Ketiga teman SMA Alena yang berada di sana menatap mereka dengan tak menyangka, "Gila, Len. Lo beneran nikung si Astrid?" Cibir Rika.

"Gu―"

"Kamu kenal dia?" Muda bertanya padanya.

"Hah? Mereka? oh, mereka temen SMA Lena, A."

'"AA?" ucap mereka bertiga secara bersamaan. Alena tersenyum kaku, "Hmm..."

"Sudah, kita cari makan. Aa lapar."

Mau tidak mau, Alena menganggukkan kepalanya.

"Hmm... gue duluan, ya?" ucapnya pada ketiga temannya.

Mereka bertiga menatapnya tak suka, tetapi kemudian Muda berkata "Maaf, sepertinya saya tidak akan melihat kalian di pesta pernikahan kami. Permisi."

Dan setelah itu, Alena hanya bisa membelalakkan matanya dan membiarkan dirinya dibawa oleh Muda kemanapun pria itu pergi.

"Ih, Aa kok nggak akan undang mereka sih?"

"Biarkan saja, toh kamu juga tidak terlihat akrab dengan mereka."

"Ya, tapi kan..."

"Sudahlah."

"Hmm... Aa kok bisa nyusulin Lena? tadi kan Aa ngantri prasmanan."

"Perasaan Aa tidak enak. Benar kan, kamu hampir mereka kuliti."

Alena menahan senyumnya, ia merangkul lengan Muda dengan manja dan berkata, "I love you deh, buat Aa." Bisiknya.

Muda tertawa, "Aa sudah dengar tadi, kamu bilang sama Astrid kalau kita menikah bulan depan. Nggak boleh ditarik ya, keputusan sudah bulat. Kita menikah bulan depan."

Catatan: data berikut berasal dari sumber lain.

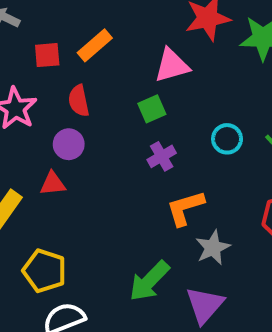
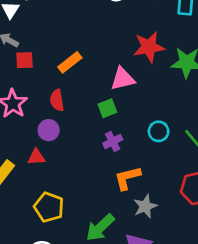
red square: (47, 55) -> (24, 60), moved
yellow pentagon: (44, 271) -> (49, 207), moved

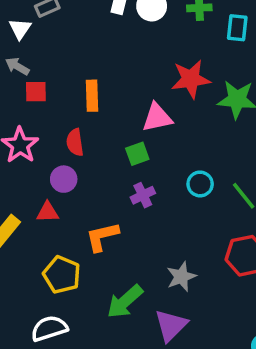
orange rectangle: (70, 62) -> (92, 96), turned -55
orange L-shape: (127, 178) -> (102, 237), moved

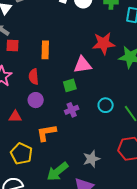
purple circle: (64, 179) -> (36, 100), moved

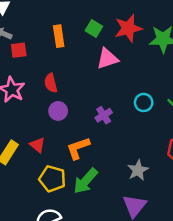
orange rectangle: (45, 50) -> (59, 36), moved
green square: (70, 85) -> (94, 28), moved, turned -32
red triangle: (15, 117) -> (37, 145), moved, turned 48
green arrow: (57, 171) -> (86, 181), moved

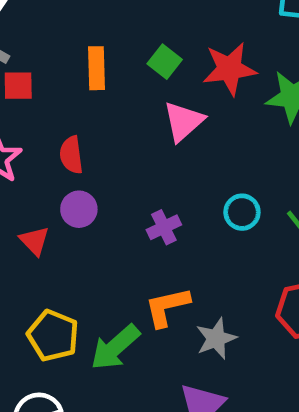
pink triangle: (107, 59) -> (183, 121), turned -30
red triangle: (37, 145) -> (35, 241), moved
orange L-shape: (78, 148) -> (167, 307), moved

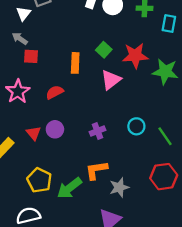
orange rectangle: (96, 68) -> (75, 63), moved
red semicircle: (71, 155) -> (55, 92), turned 66
purple circle: (79, 209) -> (55, 129), moved

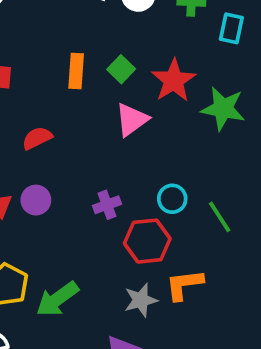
red star: (135, 56) -> (174, 80), turned -30
orange rectangle: (75, 63) -> (76, 71), moved
orange L-shape: (96, 170) -> (184, 285), moved
red hexagon: (164, 177) -> (147, 241), moved

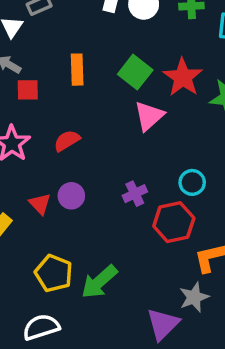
green square: (121, 69) -> (135, 72), size x1.4
orange rectangle: (76, 71) -> (77, 70), moved
gray star: (141, 300) -> (194, 297), moved

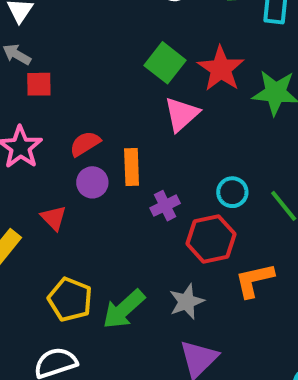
orange rectangle: (77, 70) -> (132, 167), moved
purple circle: (71, 196) -> (92, 182), moved
gray star: (194, 297) -> (187, 302), moved

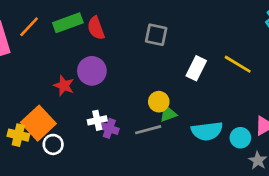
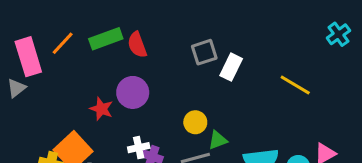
gray square: (156, 35) -> (204, 52), turned -30
white rectangle: (196, 68) -> (231, 67), moved
yellow circle: (159, 102) -> (195, 122), moved

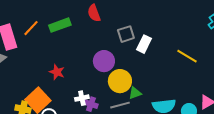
red semicircle: (137, 45) -> (94, 13), moved
purple circle: (133, 92) -> (104, 61), moved
yellow circle: (195, 122) -> (120, 81), size x1.5

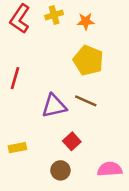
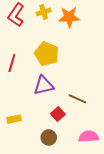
orange star: (86, 21) -> (69, 17), size x1.5
yellow pentagon: (88, 60) -> (47, 54), moved
brown line: (86, 101) -> (77, 99), moved

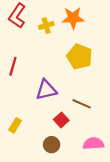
yellow cross: (44, 12) -> (46, 25), moved
yellow pentagon: (47, 54) -> (79, 57), moved
yellow rectangle: (14, 119) -> (15, 125), turned -48

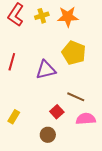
yellow cross: (46, 25) -> (42, 16), moved
purple triangle: (46, 90) -> (46, 70), moved
pink semicircle: (93, 144) -> (86, 119), moved

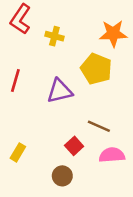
yellow cross: (42, 16) -> (54, 36), moved, turned 32
orange star: (68, 17) -> (113, 34), moved

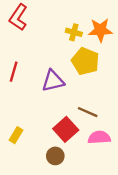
yellow cross: (54, 36) -> (74, 32), moved
red square: (74, 146) -> (66, 129), size x1.5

Iskandar Muda mengucapkannya dengan datar tetapi diwarnai oleh senyuman manis di bibirnya. Sementara Alena sudah tidak tahu lagi harus berbuat apa selain mengencangkan pelukannya di lengan Muda untuk menopang seluruh tubuhnya yang kini mulai terasa kehilangan kekokohan tulang-tulangnya.

Menikah?

Bulan depan?

Oh, tidak...

Apa katanya tadi?

Bulan depan?

HYAAAH!!!!



TBC


Scene waktu mereka lagi di makam, sumpah aku nggak karuan bikinnya. Belum sempet ngetik, udah kebayang alena nya gimana, ngomong apa, dan pada akhirnya aku nangis, gak bisa lanjutin ngetik hahaha . itu sambil dengerin lagu marry your daughter, selalu nangis emang tiap denger lagu itu. selalu membayangkan suatu saat ada yang nyanyi gitu buat papa aku wkwkwkwk apa banget -_-

Aku berulang aja gitu sampe lelah nangis. hingga akhirnya ngetik scene nya dengan gak karuan karena air mata udah kering wkwkwk

Untuk bagian akhir, kan belum ada yang tahu ya Alena sama muda. Nah aku jelasin disini temen2 SMA nya liat mereka berdua di kondangan, jadinya yah begitu deh di bash dikit2. Wkwk

Aku sengaja update sekarang soalnya mau fokus buat tugas dan UTS minggu depan ternyata, hahahaha

Jadi aku update di muka ya , nah ntar lanjutannya gatau kapan wkwk

Btw koneksi internet dari provider yang aku pake beberapa hari ini ngeselin banget. saking keselnya, aku sampe lupa kalau dia sudah memilihnya dan mengacuhkanku *kejer

Jadi kesel sendiri. apa banget kaaaaaannn ihhh udah gatel pengen pasang indi home tapi apalah daya karena aku ingin pasang susuk dulu supaya mendapatkan pendamping menuju undangan temanku beberapa bulan lagi :")

Udah ah aku bingung mau ngomong apa.

Ya sudah... terimakasih untuk yang terus bertahan bersama Muda di sini.